**DATA TO PROCESS:**
────────────────────────────────────────

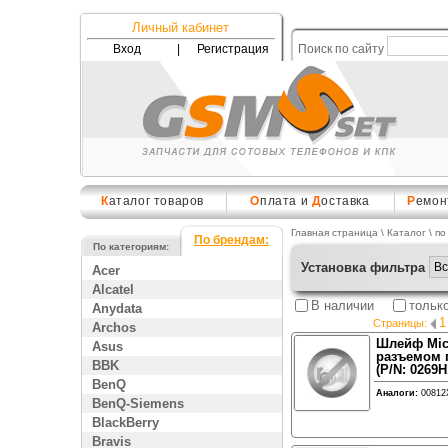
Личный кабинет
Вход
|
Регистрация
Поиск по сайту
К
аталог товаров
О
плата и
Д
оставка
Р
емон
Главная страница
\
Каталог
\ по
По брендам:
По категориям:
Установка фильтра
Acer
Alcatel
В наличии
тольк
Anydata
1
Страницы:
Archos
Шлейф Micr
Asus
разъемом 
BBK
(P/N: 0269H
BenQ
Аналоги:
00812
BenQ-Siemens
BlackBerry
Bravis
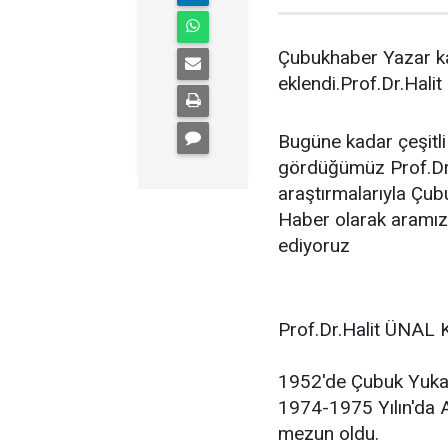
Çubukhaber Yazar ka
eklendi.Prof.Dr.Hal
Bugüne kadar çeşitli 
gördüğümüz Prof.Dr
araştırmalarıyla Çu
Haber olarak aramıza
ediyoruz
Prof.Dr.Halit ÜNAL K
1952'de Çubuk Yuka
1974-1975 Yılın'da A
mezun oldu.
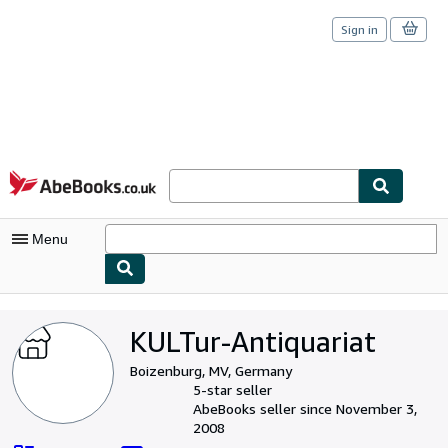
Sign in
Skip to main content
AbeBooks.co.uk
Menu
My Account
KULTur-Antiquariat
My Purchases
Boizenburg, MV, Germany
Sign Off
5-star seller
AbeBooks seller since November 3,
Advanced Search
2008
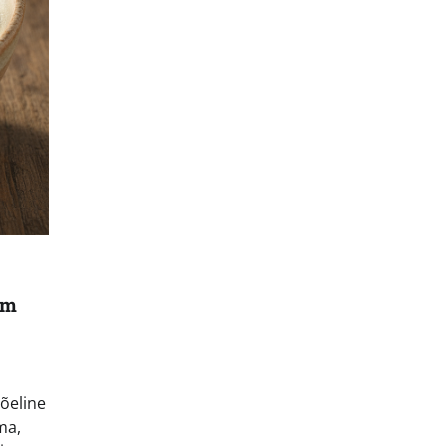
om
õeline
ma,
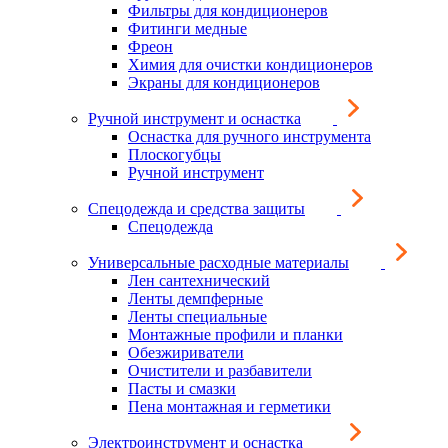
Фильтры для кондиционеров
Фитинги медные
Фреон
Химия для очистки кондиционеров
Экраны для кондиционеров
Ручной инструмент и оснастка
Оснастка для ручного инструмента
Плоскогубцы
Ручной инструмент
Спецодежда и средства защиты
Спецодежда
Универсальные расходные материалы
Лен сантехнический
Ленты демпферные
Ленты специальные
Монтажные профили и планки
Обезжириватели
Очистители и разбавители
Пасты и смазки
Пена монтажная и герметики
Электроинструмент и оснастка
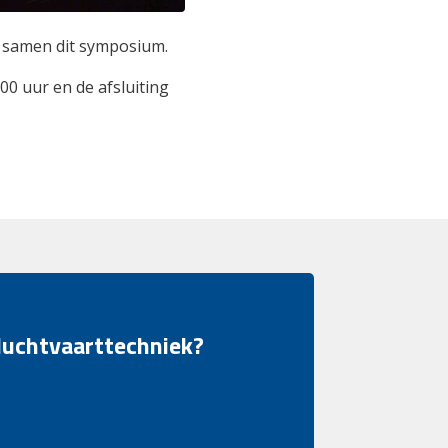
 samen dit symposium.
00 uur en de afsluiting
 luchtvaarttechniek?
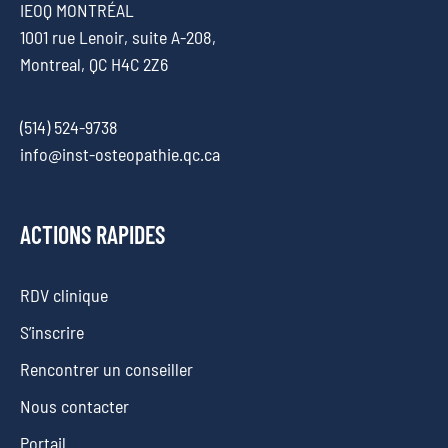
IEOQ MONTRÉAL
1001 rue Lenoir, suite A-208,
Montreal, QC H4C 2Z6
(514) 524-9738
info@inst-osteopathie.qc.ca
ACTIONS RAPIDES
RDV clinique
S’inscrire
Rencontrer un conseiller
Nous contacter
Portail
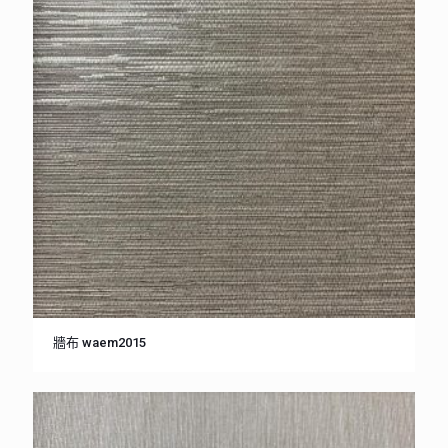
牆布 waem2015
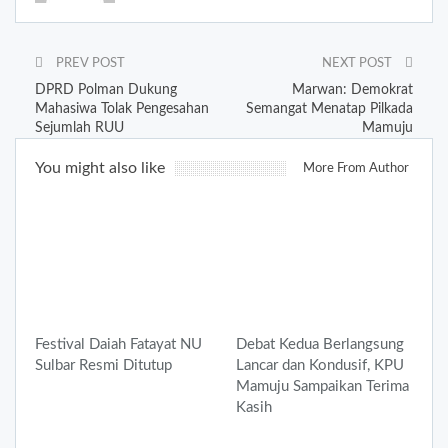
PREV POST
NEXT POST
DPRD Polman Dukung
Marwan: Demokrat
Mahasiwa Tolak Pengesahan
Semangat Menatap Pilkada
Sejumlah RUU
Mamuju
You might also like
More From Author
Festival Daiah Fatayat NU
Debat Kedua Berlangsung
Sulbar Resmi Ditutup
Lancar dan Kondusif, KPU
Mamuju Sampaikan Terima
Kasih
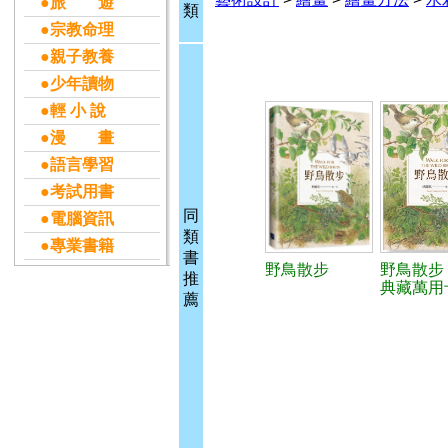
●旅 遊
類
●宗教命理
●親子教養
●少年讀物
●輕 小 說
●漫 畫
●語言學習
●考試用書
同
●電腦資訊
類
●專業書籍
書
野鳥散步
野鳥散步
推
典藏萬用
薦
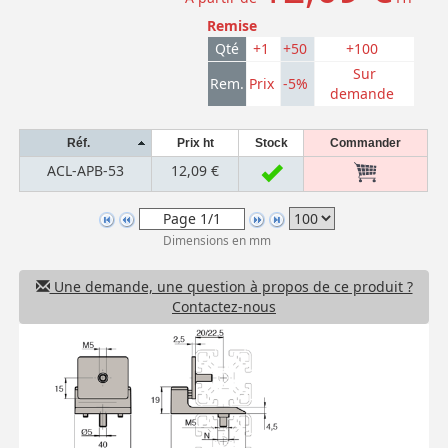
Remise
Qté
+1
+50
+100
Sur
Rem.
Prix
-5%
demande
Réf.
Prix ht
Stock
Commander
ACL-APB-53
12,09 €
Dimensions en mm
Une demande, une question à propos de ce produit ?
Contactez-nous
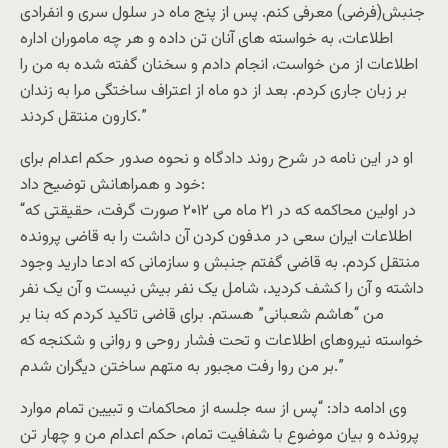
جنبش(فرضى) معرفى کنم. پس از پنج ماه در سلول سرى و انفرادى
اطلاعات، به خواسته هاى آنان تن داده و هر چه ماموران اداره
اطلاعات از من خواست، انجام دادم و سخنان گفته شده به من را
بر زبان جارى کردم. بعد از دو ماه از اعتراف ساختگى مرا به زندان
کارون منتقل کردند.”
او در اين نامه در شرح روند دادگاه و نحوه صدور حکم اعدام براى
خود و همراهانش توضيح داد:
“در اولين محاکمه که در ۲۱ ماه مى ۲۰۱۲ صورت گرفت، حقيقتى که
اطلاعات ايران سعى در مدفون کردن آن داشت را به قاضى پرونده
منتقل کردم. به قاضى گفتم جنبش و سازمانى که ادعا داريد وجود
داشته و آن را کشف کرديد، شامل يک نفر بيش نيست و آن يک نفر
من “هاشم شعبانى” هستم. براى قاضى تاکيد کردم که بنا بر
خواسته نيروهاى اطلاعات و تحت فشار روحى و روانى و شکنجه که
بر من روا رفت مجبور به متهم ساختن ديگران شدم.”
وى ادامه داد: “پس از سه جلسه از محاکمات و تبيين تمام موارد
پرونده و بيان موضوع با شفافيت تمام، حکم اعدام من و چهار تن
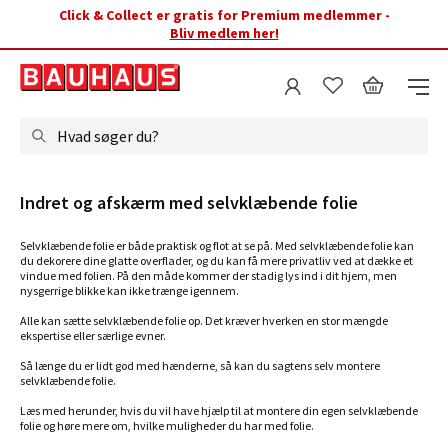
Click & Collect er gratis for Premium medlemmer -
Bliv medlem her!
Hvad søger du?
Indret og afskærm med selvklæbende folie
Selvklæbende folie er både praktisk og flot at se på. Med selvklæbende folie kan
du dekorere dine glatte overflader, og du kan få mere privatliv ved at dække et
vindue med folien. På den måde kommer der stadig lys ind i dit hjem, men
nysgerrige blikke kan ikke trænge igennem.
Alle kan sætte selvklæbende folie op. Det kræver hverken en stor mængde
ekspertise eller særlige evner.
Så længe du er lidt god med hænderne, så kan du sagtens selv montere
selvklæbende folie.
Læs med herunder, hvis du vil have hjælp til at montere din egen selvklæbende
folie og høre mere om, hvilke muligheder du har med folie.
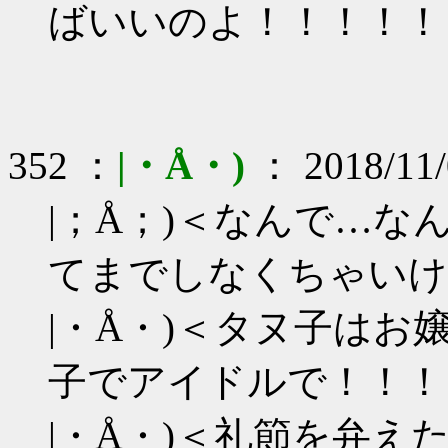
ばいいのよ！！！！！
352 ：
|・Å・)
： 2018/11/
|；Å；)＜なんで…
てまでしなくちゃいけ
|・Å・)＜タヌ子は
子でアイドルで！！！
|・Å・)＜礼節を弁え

────────────────────────────────────────

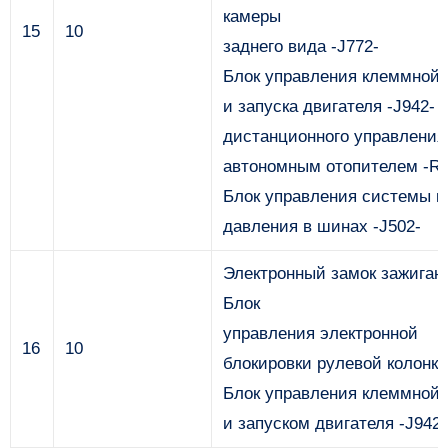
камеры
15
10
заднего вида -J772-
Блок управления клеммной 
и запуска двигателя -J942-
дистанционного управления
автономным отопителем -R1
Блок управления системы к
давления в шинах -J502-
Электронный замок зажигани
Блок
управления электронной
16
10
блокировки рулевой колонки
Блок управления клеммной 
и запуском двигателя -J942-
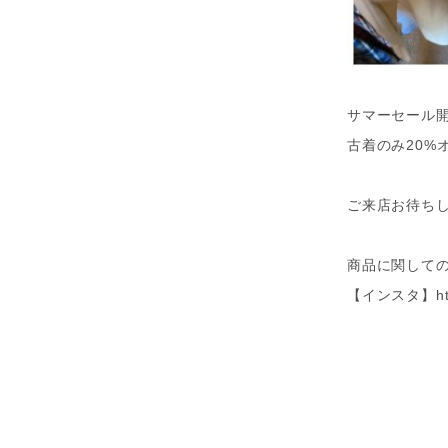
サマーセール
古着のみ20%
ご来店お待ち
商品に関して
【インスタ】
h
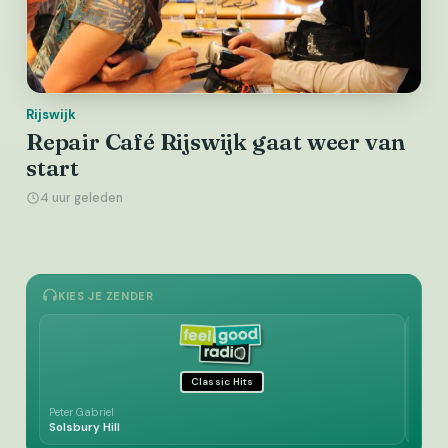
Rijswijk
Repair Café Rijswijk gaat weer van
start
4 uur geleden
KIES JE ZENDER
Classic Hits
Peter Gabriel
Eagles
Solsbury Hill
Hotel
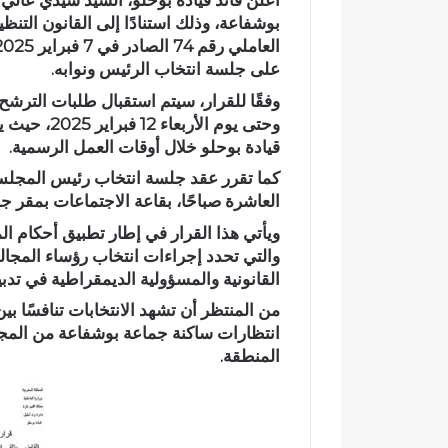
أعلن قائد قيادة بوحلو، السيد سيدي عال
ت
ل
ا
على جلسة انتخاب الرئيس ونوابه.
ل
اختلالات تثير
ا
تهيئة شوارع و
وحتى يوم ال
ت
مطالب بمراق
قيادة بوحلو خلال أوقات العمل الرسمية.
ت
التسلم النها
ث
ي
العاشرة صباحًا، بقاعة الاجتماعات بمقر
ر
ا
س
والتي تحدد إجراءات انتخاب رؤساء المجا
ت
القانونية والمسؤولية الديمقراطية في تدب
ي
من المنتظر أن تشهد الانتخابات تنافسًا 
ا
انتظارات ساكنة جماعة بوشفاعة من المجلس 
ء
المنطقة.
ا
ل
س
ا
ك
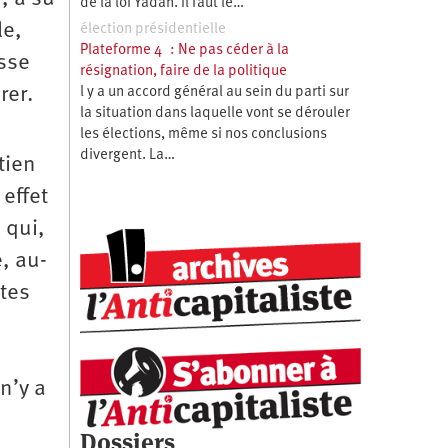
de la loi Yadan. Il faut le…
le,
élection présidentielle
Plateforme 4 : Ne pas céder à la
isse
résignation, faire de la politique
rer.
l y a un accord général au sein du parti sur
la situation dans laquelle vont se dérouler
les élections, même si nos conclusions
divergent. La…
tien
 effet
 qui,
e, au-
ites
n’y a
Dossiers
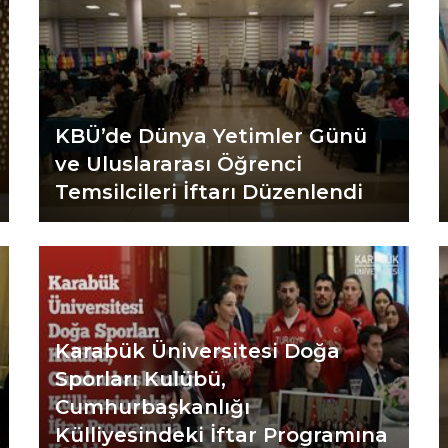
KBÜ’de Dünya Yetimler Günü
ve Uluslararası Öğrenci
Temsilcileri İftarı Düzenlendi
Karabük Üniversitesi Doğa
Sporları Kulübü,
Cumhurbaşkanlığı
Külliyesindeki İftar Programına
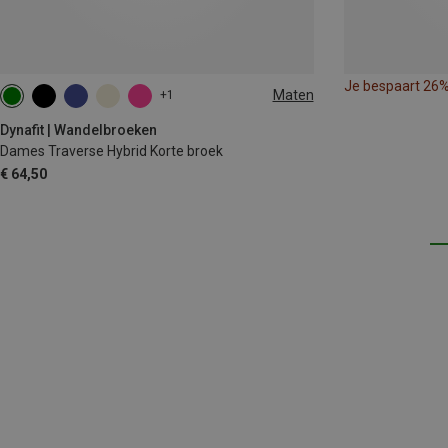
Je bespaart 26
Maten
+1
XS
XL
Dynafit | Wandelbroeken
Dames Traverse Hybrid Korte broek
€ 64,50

────────────────────────────────────────

**REQUIREMENT:**
Exactly the lines above from the one that contains "Личный кабинет" down to the one that contains "1001 rue Lenoir, suite" are to be output, both ends kept and pictures omitted.

**RESPONSE TO THIS EXERCISE:**
Личный кабинет
Вход
|
Регистрация
Поиск по сайту
К
аталог товаров
О
плата и
Д
оставка
Р
емон
Главная страница
\
Каталог
\ по
По брендам:
По категориям:
Установка фильтра
Acer
Alcatel
В наличии
тольк
Anydata
1
Страницы:
Archos
Шлейф Micr
Asus
разъемом 
BBK
(P/N: 0269H
BenQ
Аналоги:
00812
BenQ-Siemens
BlackBerry
Bravis
Çubukhaber Yazar ka
eklendi.Prof.Dr.Hal
Bugüne kadar çeşitli 
gördüğümüz Prof.Dr
araştırmalarıyla Çu
Haber olarak aramıza
ediyoruz
Prof.Dr.Halit ÜNAL K
1952'de Çubuk Yuka
1974-1975 Yılın'da A
mezun oldu.
Sign in
Skip to main content
AbeBooks.co.uk
Menu
My Account
KULTur-Antiquariat
My Purchases
Boizenburg, MV, Germany
Sign Off
5-star seller
AbeBooks seller since November 3,
Advanced Search
2008
om
õeline
ma,
Фильтры для кондиционеров
Фитинги медные
Фреон
Химия для очистки кондиционеров
Экраны для кондиционеров
Ручной инструмент и оснастка
Оснастка для ручного инструмента
Плоскогубцы
Ручной инструмент
Спецодежда и средства защиты
Спецодежда
Универсальные расходные материалы
Лен сантехнический
Ленты демпферные
Ленты специальные
Монтажные профили и планки
Обезжириватели
Очистители и разбавители
Пасты и смазки
Пена монтажная и герметики
Электроинструмент и оснастка
 samen dit symposium.
00 uur en de afsluiting
 luchtvaarttechniek?
IEOQ MONTRÉAL
1001 rue Lenoir, suite A-208,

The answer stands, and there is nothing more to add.